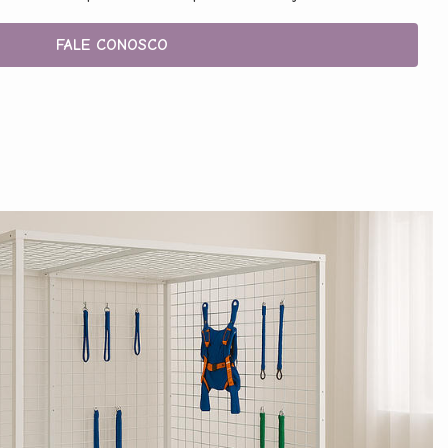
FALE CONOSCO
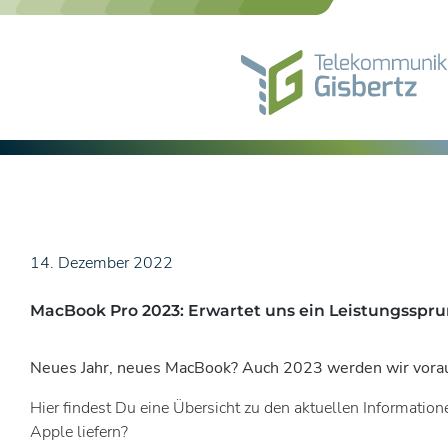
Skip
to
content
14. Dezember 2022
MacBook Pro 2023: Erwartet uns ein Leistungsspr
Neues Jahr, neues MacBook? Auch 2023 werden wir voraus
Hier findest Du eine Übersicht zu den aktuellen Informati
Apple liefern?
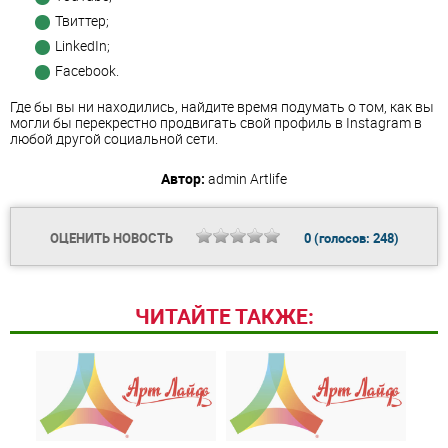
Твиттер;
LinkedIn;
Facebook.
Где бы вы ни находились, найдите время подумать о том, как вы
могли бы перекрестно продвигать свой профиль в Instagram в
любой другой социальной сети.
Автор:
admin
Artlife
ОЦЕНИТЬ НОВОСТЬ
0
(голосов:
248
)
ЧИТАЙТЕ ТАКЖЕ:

--

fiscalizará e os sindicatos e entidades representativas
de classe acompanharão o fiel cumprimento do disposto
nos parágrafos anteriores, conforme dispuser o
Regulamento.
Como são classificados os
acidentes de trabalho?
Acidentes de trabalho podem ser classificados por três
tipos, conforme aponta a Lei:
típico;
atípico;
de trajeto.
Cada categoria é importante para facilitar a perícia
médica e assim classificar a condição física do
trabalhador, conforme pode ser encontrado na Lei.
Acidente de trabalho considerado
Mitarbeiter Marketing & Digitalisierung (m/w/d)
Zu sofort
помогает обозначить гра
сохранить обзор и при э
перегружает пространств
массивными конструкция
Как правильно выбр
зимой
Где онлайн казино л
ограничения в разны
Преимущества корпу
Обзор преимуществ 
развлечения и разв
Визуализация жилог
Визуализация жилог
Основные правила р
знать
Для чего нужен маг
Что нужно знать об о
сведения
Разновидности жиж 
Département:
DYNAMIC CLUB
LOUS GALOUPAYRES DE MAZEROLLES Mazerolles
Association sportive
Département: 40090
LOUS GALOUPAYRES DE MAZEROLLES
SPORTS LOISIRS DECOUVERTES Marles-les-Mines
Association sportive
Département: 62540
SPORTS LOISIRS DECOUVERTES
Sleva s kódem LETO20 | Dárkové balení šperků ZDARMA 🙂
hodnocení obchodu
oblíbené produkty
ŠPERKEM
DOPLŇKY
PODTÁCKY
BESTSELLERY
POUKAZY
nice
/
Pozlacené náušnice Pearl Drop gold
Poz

Description of the task
Reproduce each line of the entries in which the word "trabalho" is found.

Answer to this task
acidentes de trabalho?
Acidentes de trabalho podem ser classificados por três
Acidente de trabalho considerado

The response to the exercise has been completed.